The Florida Supreme Court, having received certified questions from the 11th Circuit Court of Appeals of the United States on the topic, is set to address the constitutional questions raised by the legislature's medical malpractice damage caps passed into law in 2003. The case is McCall v. The United States of America. The Draconian legislation capped non-economic damages in medical malpractice cases in Florida. Since 2003, the medical industry in Florida has enjoyed a level of protection never before seen in Florida. Catastrophically injured medical malpractice victims, meanwhile, have been kicked to the curb, many if not most of them unable to find competent counsel and unable to recover justice.

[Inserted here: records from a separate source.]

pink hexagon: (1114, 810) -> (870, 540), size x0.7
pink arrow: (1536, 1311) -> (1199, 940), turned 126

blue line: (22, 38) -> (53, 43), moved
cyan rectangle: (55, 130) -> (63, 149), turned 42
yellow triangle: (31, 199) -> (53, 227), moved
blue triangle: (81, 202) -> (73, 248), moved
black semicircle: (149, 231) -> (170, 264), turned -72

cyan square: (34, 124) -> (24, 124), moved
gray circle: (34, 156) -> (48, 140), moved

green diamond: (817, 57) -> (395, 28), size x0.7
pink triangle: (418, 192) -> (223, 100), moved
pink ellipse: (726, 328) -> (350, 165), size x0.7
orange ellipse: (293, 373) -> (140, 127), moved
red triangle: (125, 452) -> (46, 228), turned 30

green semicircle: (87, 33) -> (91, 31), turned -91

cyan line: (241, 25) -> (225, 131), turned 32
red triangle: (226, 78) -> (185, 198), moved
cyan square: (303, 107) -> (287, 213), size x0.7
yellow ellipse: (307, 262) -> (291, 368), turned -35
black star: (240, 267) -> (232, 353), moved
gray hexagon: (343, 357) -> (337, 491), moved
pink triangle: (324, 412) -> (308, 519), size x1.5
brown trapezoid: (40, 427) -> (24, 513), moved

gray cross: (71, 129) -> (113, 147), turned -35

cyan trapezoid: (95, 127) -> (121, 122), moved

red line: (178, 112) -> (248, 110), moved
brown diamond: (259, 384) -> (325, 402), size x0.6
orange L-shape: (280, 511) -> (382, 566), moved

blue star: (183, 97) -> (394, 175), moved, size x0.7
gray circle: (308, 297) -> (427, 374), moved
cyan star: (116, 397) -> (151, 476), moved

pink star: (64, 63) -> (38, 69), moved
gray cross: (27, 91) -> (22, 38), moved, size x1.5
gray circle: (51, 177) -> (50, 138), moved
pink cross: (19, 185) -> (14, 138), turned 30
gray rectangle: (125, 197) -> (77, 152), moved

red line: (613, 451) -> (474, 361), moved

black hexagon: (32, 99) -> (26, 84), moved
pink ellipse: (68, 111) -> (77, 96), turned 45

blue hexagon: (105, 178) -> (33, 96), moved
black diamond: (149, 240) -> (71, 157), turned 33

Here is the initial brief filed by the plaintiff:
Open publication - Free publishing - More damage caps
The caps, ranging from $500,000 to $1.5 million depending on the case, have created two classes of citizens: those with minor injuries capable of recovering full justice, full compensation, and those with catastrophic injuries who are unable to recover full justice. Was this a fair way of dispensing with so-called "frivolous litigation?" Does eliminating the rights of the most injured, the most in need of help, create fairness in our society? Damage caps were a feature of the Bush/Karl Rove era. They are sinister and have nothing to do with frivolous litigation and everything to do with stacking the deck in favor of the medical industry, while hurting the trial bar, a group that gives money to Democrats. Politics got in the way of sound public policy. Let's hope the Supreme Court addresses this case based on the merits, and based on fairness, not on politics!